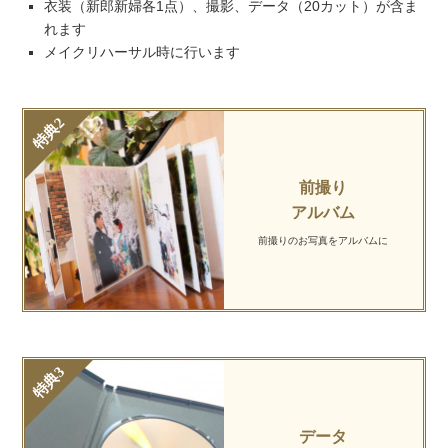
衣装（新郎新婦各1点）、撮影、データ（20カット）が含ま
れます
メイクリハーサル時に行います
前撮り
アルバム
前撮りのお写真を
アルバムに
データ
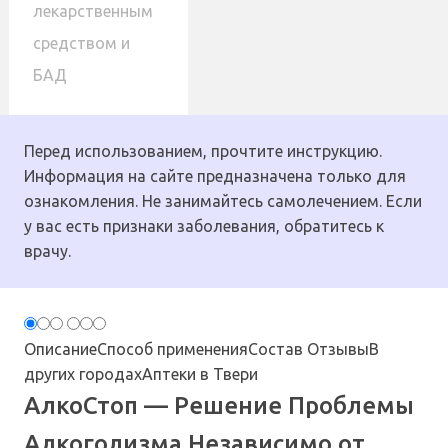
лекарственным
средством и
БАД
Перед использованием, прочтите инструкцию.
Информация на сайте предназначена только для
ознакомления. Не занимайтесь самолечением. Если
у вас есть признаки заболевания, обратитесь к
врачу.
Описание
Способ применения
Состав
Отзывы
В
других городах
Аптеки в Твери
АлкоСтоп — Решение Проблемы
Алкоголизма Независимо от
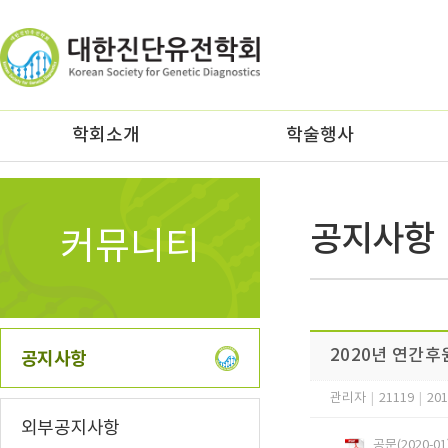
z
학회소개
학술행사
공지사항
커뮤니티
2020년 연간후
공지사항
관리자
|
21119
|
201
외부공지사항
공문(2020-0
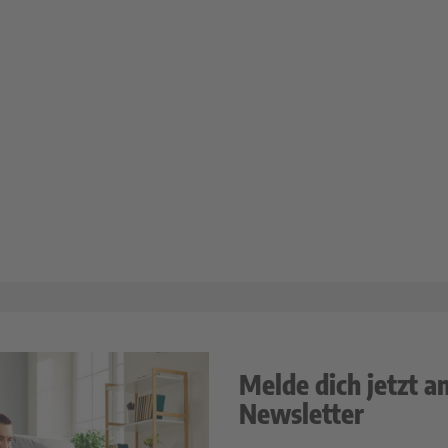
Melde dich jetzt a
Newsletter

┄┄┄┄┄┄

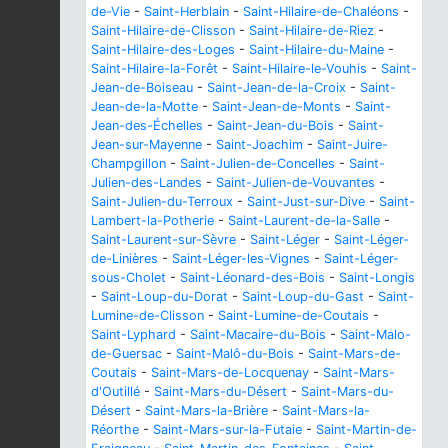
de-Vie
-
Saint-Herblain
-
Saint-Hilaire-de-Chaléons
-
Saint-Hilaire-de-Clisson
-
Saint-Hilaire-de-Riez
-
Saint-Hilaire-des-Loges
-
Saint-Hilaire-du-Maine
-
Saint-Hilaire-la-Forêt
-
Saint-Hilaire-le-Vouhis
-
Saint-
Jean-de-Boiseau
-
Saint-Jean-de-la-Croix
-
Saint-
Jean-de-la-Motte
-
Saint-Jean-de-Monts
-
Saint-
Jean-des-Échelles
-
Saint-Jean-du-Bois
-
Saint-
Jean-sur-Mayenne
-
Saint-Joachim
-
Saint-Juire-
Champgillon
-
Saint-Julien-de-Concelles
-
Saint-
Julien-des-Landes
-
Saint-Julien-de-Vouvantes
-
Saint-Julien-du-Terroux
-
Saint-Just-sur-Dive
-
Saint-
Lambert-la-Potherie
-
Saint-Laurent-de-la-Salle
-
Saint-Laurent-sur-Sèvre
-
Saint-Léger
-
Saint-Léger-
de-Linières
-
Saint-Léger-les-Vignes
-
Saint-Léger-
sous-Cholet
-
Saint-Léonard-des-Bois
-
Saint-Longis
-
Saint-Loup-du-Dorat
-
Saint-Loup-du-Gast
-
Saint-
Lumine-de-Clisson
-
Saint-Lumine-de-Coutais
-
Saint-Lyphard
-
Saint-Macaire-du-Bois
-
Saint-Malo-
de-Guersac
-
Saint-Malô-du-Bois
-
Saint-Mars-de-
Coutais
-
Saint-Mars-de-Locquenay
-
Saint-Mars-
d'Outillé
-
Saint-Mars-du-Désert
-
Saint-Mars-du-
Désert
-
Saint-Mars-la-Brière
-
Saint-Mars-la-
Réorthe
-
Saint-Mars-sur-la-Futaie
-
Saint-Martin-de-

┄┄┄┄┄┄

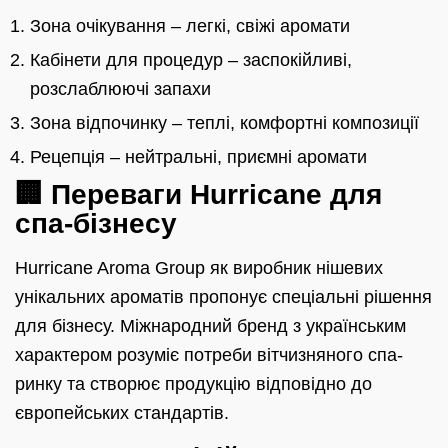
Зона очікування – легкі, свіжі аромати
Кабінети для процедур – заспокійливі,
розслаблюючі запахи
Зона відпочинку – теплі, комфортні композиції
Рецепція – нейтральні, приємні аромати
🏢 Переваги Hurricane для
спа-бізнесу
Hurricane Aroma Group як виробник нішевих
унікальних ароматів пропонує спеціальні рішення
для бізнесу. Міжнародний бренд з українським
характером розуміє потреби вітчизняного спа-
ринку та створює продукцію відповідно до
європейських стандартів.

┄┄┄┄┄┄

Brief: Read through the data above. Report each line that has the word "Hurricane".

Expected answer:
🏢 Переваги Hurricane для
Hurricane Aroma Group як виробник нішевих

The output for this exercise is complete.